Prostate cancer is the most common cancer in Canadian men, but there is still no one-size-fits-all strategy for treating the disease. Currently it is difficult to choose exactly the right type and amount of treatment for each individual because it is hard to accurately assess how aggressive the cancer is. Researchers are now a step closer to bringing a powerful new prognostic tool into clinical use.
Dr. Emilie Lalonde, a Clinical Molecular Genetics fellow at the University of Pennsylvania, and formerly a PhD Student at OICR under the supervision of Dr. Paul Boutros, spoke to OICR News about the development of the test and the latest step towards seeing it used in cancer centres. The research is part of the Canadian Prostate Cancer Genome Network (CPC-GENE), which is funded by Prostate Cancer Canada and OICR.
Can you explain why this new test is needed?
Currently men with prostate cancer at intermediate risk of recurrence (men who fall between having a high or low risk of the disease returning after initial treatment) have their prostate treated either by radiation therapy or by surgery. This works well for most patients, but a significant proportion of these men could survive for many years without any symptoms at all, and another group of men will quickly have disease progression. Our tests try to identify these subsets of patients so that their treatment strategy can be modified accordingly.

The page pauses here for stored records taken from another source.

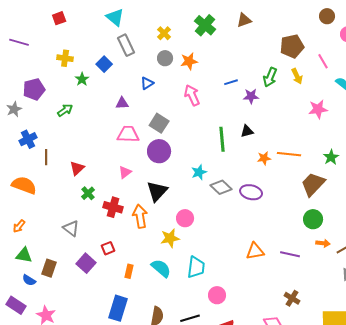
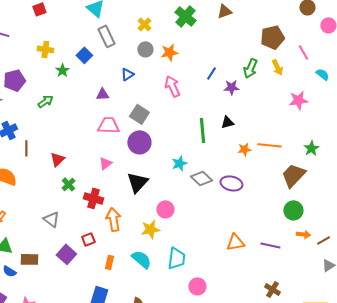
blue line: (231, 82) -> (211, 73), turned -40
orange arrow: (140, 216) -> (113, 219), moved
brown rectangle: (49, 268) -> (29, 259), turned 72

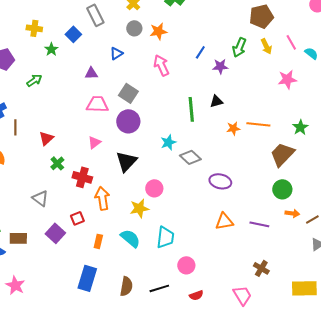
pink line: (303, 52) -> (291, 42), moved
purple ellipse: (231, 183) -> (220, 181), moved

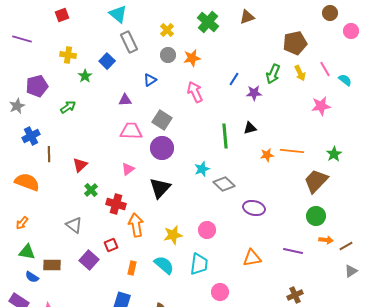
pink circle: (154, 188) -> (207, 230), moved
orange triangle: (224, 221) -> (252, 258), moved
brown cross: (261, 268) -> (295, 295), turned 35

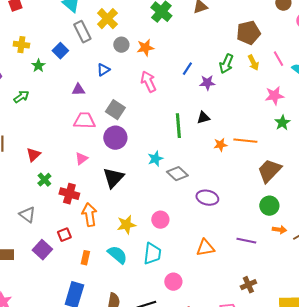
yellow cross: (167, 30) -> (107, 19), moved, size x1.5
green star: (334, 154) -> (282, 123), moved

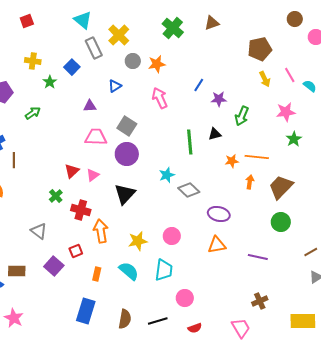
green arrow: (226, 64) -> (242, 116), moved
red triangle: (33, 155) -> (72, 171), moved
orange arrow: (279, 230) -> (250, 182), moved, turned -88
orange triangle: (205, 248) -> (217, 245), moved

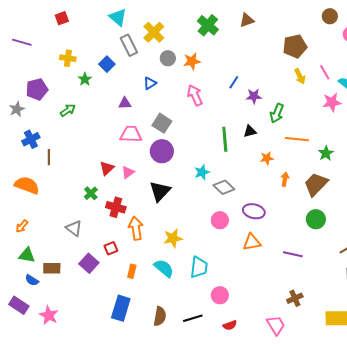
pink star: (286, 112) -> (332, 102), moved
green star: (294, 139) -> (326, 153), moved
orange line: (257, 157) -> (297, 139), moved
pink circle: (172, 236) -> (220, 220), moved

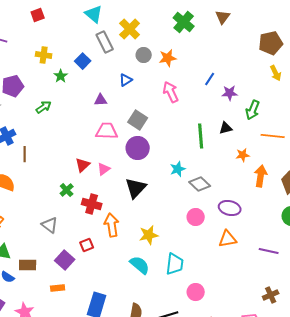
brown triangle: (247, 20) -> (223, 17), turned -35
orange arrow: (285, 179) -> (261, 176), size x1.5
orange rectangle: (132, 271) -> (58, 288), moved, turned 72

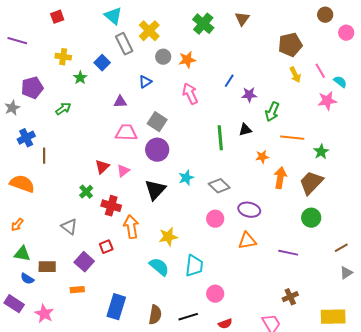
cyan star: (178, 169) -> (186, 178), moved

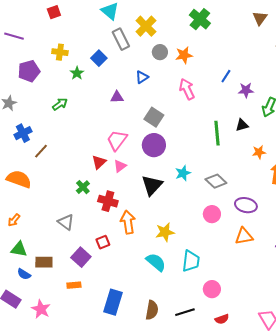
brown triangle: (242, 19) -> (260, 18), moved
purple pentagon: (32, 88) -> (29, 71), moved
pink trapezoid: (126, 133) -> (117, 140), moved, turned -55
brown line: (44, 156) -> (41, 151), turned 42

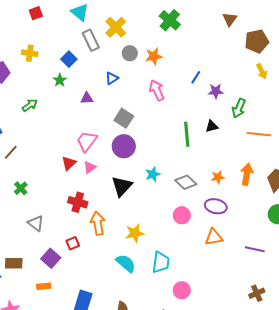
red square: (54, 12) -> (36, 13), moved
green star: (77, 73) -> (60, 80), moved
orange star: (259, 152) -> (218, 177), moved
green cross: (83, 187) -> (21, 188), moved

How was the test developed and how does it work?
This test is actually a modification of an existing test we developed between 2012 and 2014. The main strategy was to look at copy number alterations (CNAs) across the genome of patients who had been treated more than five years ago. This allowed us to relate the CNAs to the patient’s known clinical outcome. Using a computerized method called machine learning, we created a model that could predict patients at risk of recurrence; the idea would be to use this test on the pre-treatment biopsy of a patient to guide treatment decisions.
The original test included 100 regions, or 276 genes, which is pretty big for a molecular test. This study reduced the number of regions in the test to 31 without compromising the predictive ability. As a result, the test is now more affordable making clinical applications more feasible.
What is the purpose of the validation study and how was it carried out?
There were two goals for this study. First, as I already mentioned, was to reduce the size of the molecular test to a size more appropriate for the clinic. Secondly, we validated the test in three new patient cohorts and showed that it could also predict which patients would develop metastasis. In total, the test has now been validated in 563 patients from five different centers from four countries.
What is the next step now that the validation study has been completed?
We have validated the test in a prospective manner (looking back at patients diagnosed years ago), but we have not yet validated the test in a prospective cohort. This requires applying the test to pre-treatment biopsies of new patients, and using that information to inform the intensity of their treatment. After three to five years, we could then assess whether using the test resulted in improved disease management compared to the standard approach.
Are there any advantages to this technology that will make its translation into the clinic easier?
Whereas the test was measured with genome-wide microarrays for four out of five cohorts, we used the NanoString technology for our own CPC-GENE validation cohort of 102 patients. This platform measures only the 31 loci of interest which helps reduce cost, analysis time and complexity of the test. Since NanoString is also an FDA-approved technology, the development of this targeted assay will further enable clinical translation of our molecular test.